Two related corollaries are the words “tahor” (a pure or clean state that can only last if one carefully watches to make sure it isn’t sullied) and “iter” (closed – i.e., so closely protected that it is locked up and cannot function). Based on this last connection, Rabbi Pappenheim writes that “tirah” refers to an impenetrable castle or fortress, whose defenses are so well-designed that no one can enter or exit.
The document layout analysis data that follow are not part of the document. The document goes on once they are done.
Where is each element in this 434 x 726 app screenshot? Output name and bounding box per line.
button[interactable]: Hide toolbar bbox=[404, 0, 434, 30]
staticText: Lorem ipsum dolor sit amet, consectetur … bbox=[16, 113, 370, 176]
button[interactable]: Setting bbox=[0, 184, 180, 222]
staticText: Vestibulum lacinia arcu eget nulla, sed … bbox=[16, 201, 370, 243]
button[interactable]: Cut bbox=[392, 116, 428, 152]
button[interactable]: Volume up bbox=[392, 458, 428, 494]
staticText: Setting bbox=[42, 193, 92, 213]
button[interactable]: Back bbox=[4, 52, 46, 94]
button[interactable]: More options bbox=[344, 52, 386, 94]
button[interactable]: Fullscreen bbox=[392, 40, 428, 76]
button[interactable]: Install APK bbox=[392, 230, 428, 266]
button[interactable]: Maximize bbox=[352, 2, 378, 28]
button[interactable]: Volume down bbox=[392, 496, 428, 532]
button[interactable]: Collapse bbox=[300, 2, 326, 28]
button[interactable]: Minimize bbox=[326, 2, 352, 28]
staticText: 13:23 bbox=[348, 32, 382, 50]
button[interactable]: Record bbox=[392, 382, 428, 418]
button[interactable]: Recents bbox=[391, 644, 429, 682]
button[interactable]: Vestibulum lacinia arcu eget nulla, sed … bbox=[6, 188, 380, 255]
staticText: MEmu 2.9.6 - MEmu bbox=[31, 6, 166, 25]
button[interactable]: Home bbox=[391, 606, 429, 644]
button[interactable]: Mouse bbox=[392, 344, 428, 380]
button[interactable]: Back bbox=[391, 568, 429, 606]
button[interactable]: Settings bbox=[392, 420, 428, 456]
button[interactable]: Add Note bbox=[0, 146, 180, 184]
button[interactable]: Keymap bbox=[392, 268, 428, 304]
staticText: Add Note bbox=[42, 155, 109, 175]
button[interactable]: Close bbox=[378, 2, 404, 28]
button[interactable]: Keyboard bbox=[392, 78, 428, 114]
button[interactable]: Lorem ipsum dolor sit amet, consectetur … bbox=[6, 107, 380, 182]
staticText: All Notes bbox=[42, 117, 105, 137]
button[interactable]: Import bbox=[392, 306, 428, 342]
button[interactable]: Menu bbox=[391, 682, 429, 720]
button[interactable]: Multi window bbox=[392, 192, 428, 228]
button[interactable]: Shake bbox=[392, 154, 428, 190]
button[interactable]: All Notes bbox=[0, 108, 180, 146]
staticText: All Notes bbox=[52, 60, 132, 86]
Rabbi David Chaim Chelouche (1920-2016), the late chief rabbi of Netanya, similarly writes that “tirah” derives from the root tet-reish (guarding), as it denote as sort of fort or citadel built to protect a king’s subjects. He also writes that a tirah is generally built with a wall surrounding it and is thus similar to a crown (an atarah), which is a special ornament that goes around a regal head. He explains that “atarah” is derived from a combination of the roots ayin-tet (cover) and tet-reish (guard).